Not included in the rule changes to be finalized tomorrow (November 30) are the most controversial changes proposed on June 22:
· Electronic filing of petitions
· Requirement that representation hearings must be held within 7 days from the date of the notice of the hearing
· Requirement of a position statement at the outset of a hearing
· Preclusion of issues for trial post-election that were not included in the position statement filed at the representation hearing
· Inclusion of email addresses and phone numbers on voter lists
· Reduction in time for providing the voter list to the union from the current 7 work days to 2 work days
Chairman Pearce emphasized in his press release today, however, that the additional changes are still on the table and “remain under consideration by the Board for possible future action.” Stay tuned.
While the Board can be criticized for making decisions that do not reflect the real world, this much we now know – they have learned the definition of “hard bargaining,” thanks to Brian Hayes.
Even though the threat of the Board using its rule-making authority to tilt the field favorably in the direction of organized labor apparently has subsided for the time-being, we should be keeping a wary eye on Lafe Solomon, the General Counsel, and other actions the Board may take that do not rise to the level of formal rulemaking. For example, the current guideline for Regional directors that elections must be held within 42 days from the date of a petition, absence extraordinary circumstances, is not part of any formal rule.
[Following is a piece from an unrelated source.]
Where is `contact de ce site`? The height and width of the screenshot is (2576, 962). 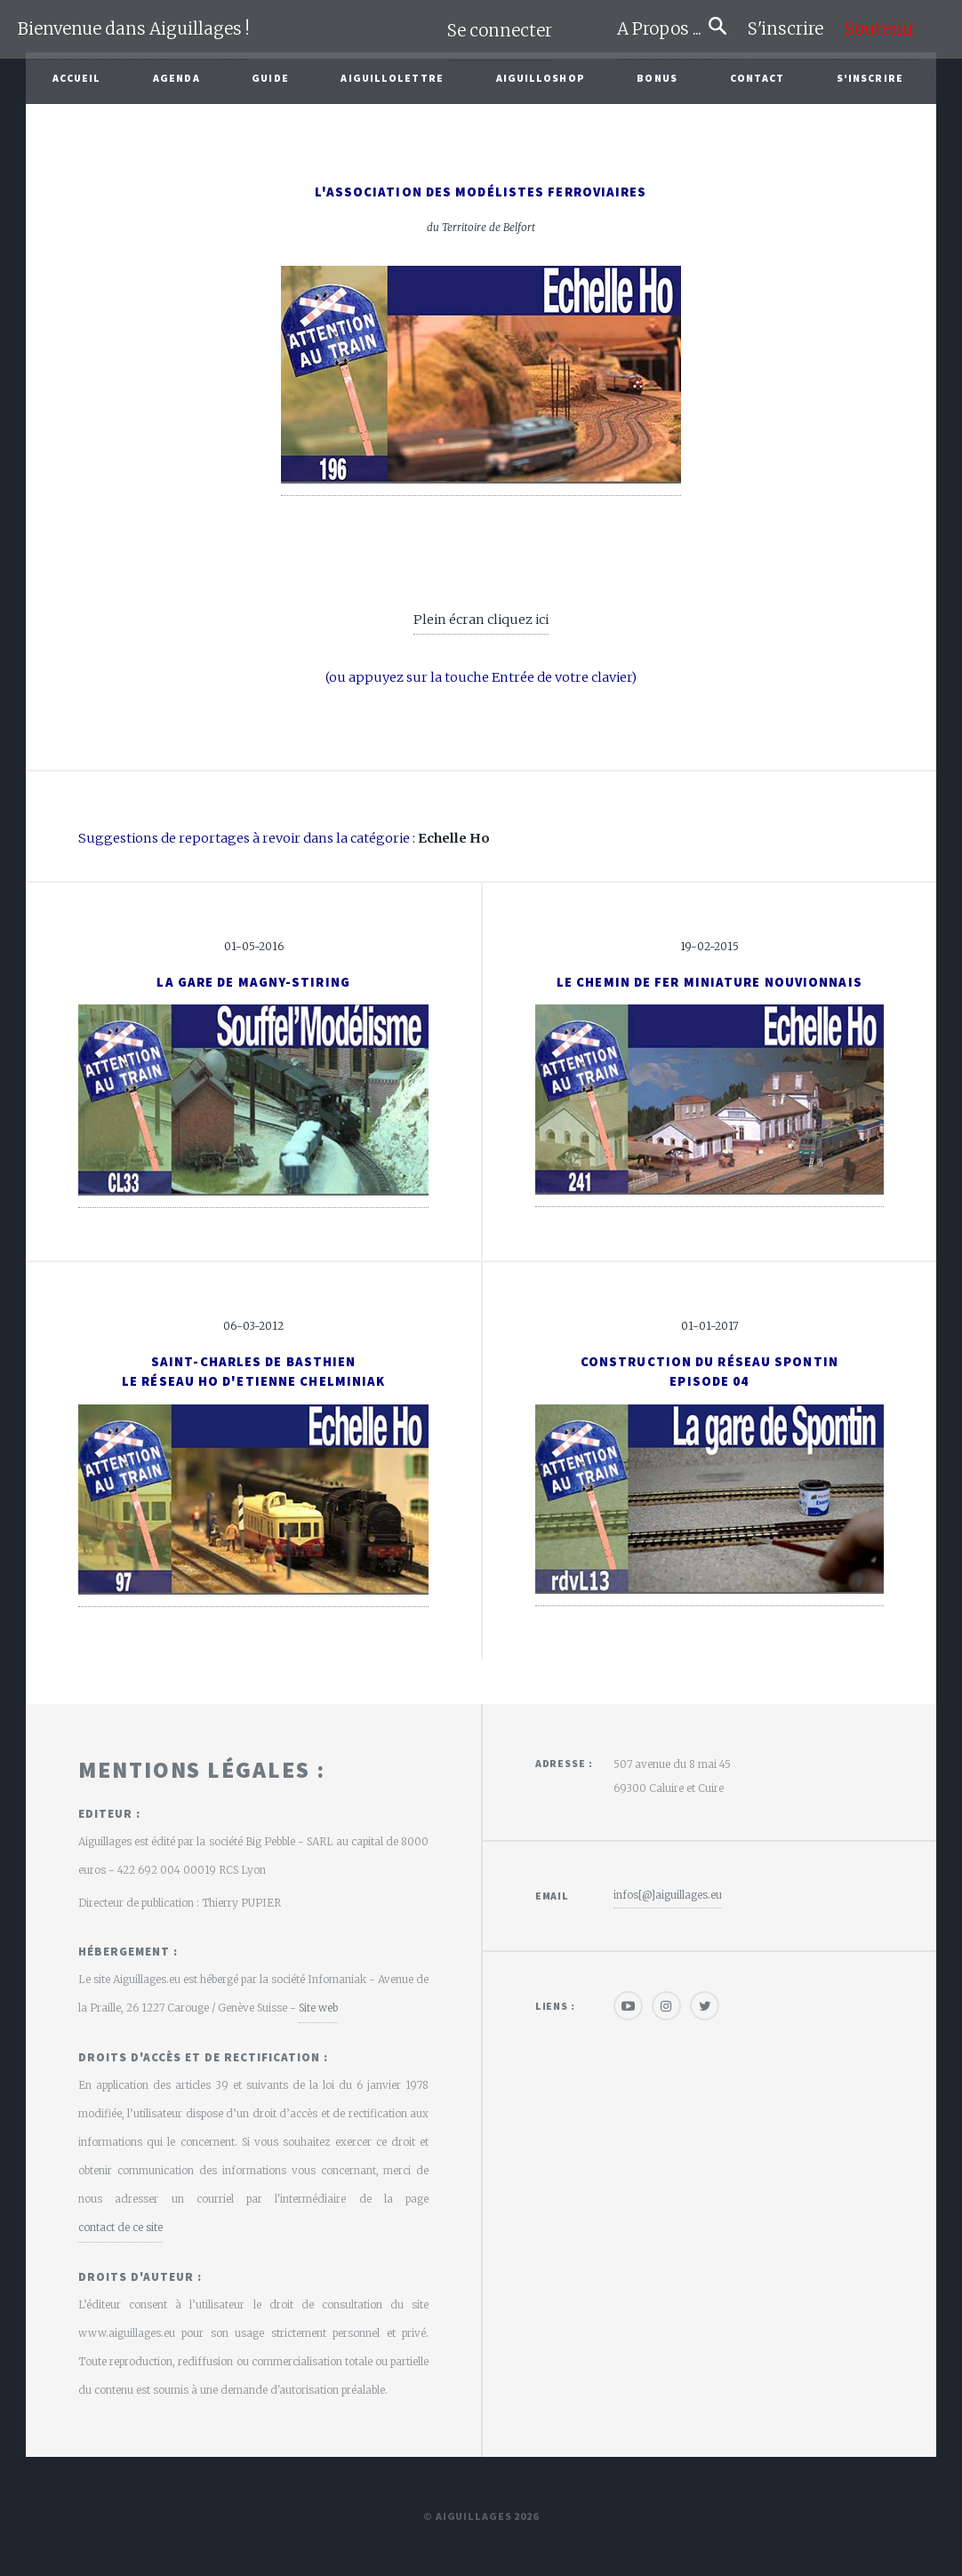
contact de ce site is located at coordinates (120, 2227).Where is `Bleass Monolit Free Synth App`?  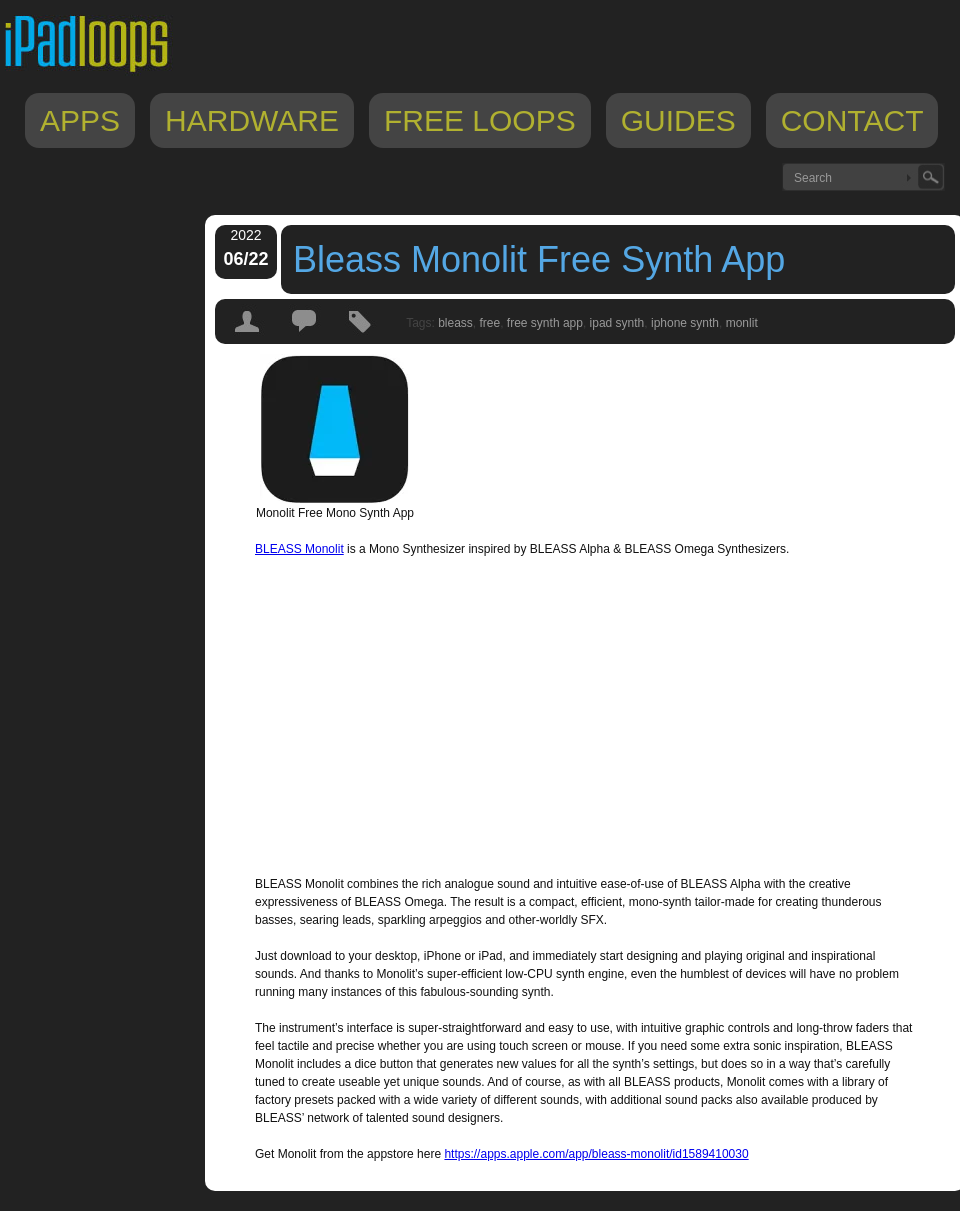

It is a guideline that can be changed without a lengthy hearing or comment process.
Because of the continuing threat that the Board, either through its members or General Counsel, will take some action that will prejudice the ability of employers to combat union organizing, employers who wish to remain union-free should be doing those things now that are designed to neutralize and combat any appeal that a union may have to its employees.